I was just looking for a cheaper place to buy a 6-cup Chemex as Hasbean and Coffeehit etc are all around the £40 mark. A quick google came up with this site;

http://www.thehomeonline.co.uk/prod.php?p=0&i=155

£31 for a 6-cup is roughly a tenner cheaper than most other shops I'd found. I've just ordered it along with some filters so I'll report back with delivery times (if it turns up







) hopefully this will help anyone on the hunt for a chemex









Cheers

Michael


----------



## Outlaw333 (Dec 13, 2011)

Yeah, I nearly got mine from these guys but ended up going to coffee hit because I've become far too careful with deals that seem too good to be true! I'm sure they are fine though


----------



## funinacup (Aug 30, 2010)

Came home to a note behind the door from an attempted delivery from a courier company (not royal mail) yesterday . I am waiting on a part for my car being delivered so assumed it was that as it is quite bulky, collected this morning and it was the Chemex and filters  nice surprise there!

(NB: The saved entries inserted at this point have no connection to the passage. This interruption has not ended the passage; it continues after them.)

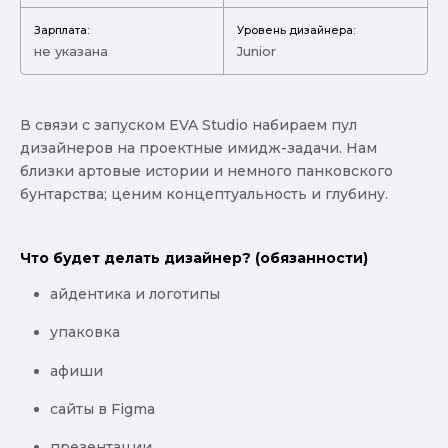
Зарплата:
Уровень дизайнера:
не указана
Junior
В связи с запуском EVA Studio набираем пул
дизайнеров на проектные имидж-задачи. Нам
близки артовые истории и немного панковского
бунтарства; ценим концептуальность и глубину.
Что будет делать дизайнер? (обязанности)
айдентика и логотипы
упаковка
афиши
сайты в Figma
презентации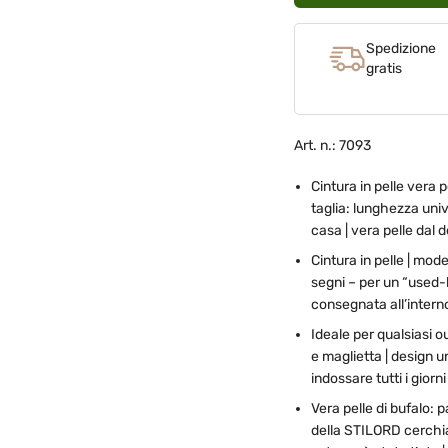
Spedizione
gratis
Art. n.: 7093
Cintura in pelle vera 
taglia: lunghezza uni
casa | vera pelle dal 
Cintura in pelle | mode
segni – per un “used-l
consegnata all’intern
Ideale per qualsiasi o
e maglietta | design 
indossare tutti i giorni
Vera pelle di bufalo: p
della STILORD cerchiamo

Very well packaged and rapid delivery! Only issue is they didn't include an invoice in the box and I didn't have one emailed to me so will need to chase that up, but otherwise a good service! Highly recommended.


----------



## Outlaw333 (Dec 13, 2011)

Brilliant!! I'm so glad they are legit! I need three for the brewers cup and a £30 saving overall would be very welcome!


----------



## Earlepap (Jan 8, 2012)

Whoa. I was thinking about entering brewer's cup next year. It didn't occur to me that I'd have to buy two more of any brewing device! Plastic V60 it is then


----------



## Outlaw333 (Dec 13, 2011)

haha! you could go Clever Dripper, they aren't too much? nice and easy to control variables too which will help alot when having to brew three identical coffees.


----------